■ What you will do
As you write out the lines from the one containing "Segment every instance" through the last line of the records, keep them exact and leave out pictures.

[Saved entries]
-=-=-=-=-
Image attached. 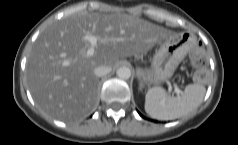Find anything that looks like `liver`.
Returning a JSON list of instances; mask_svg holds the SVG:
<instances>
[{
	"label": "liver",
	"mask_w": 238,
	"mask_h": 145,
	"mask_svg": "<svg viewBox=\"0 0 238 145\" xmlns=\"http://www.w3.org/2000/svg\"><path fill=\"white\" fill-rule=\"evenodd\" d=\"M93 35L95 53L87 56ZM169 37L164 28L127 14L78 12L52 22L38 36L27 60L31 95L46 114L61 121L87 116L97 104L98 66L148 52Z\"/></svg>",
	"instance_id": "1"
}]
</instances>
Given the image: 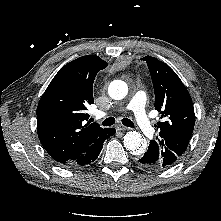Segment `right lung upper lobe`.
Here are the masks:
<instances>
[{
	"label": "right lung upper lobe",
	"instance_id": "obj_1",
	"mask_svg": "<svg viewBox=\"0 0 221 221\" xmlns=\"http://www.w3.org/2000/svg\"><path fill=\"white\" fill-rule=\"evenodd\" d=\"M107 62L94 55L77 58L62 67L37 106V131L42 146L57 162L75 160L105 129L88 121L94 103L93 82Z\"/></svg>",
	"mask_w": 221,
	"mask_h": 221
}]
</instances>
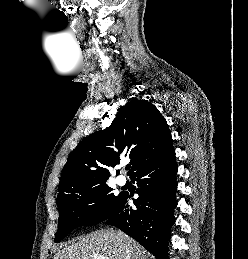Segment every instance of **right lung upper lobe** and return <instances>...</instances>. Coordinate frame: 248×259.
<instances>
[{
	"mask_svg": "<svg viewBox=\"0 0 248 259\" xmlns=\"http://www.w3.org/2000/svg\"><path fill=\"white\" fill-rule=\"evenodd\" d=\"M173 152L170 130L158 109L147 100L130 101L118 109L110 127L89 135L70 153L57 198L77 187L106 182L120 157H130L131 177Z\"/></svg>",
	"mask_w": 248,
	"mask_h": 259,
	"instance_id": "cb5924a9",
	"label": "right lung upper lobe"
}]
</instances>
-=-=-=-=-
■ Task answer
Segment every instance of **right lung upper lobe** and return <instances>...</instances>. Coordinate frame: 248×259.
<instances>
[{
	"mask_svg": "<svg viewBox=\"0 0 248 259\" xmlns=\"http://www.w3.org/2000/svg\"><path fill=\"white\" fill-rule=\"evenodd\" d=\"M173 152L170 130L158 109L147 100L130 101L118 109L110 127L89 135L70 153L57 198L77 187L106 182L120 157H130L131 177Z\"/></svg>",
	"mask_w": 248,
	"mask_h": 259,
	"instance_id": "cb5924a9",
	"label": "right lung upper lobe"
}]
</instances>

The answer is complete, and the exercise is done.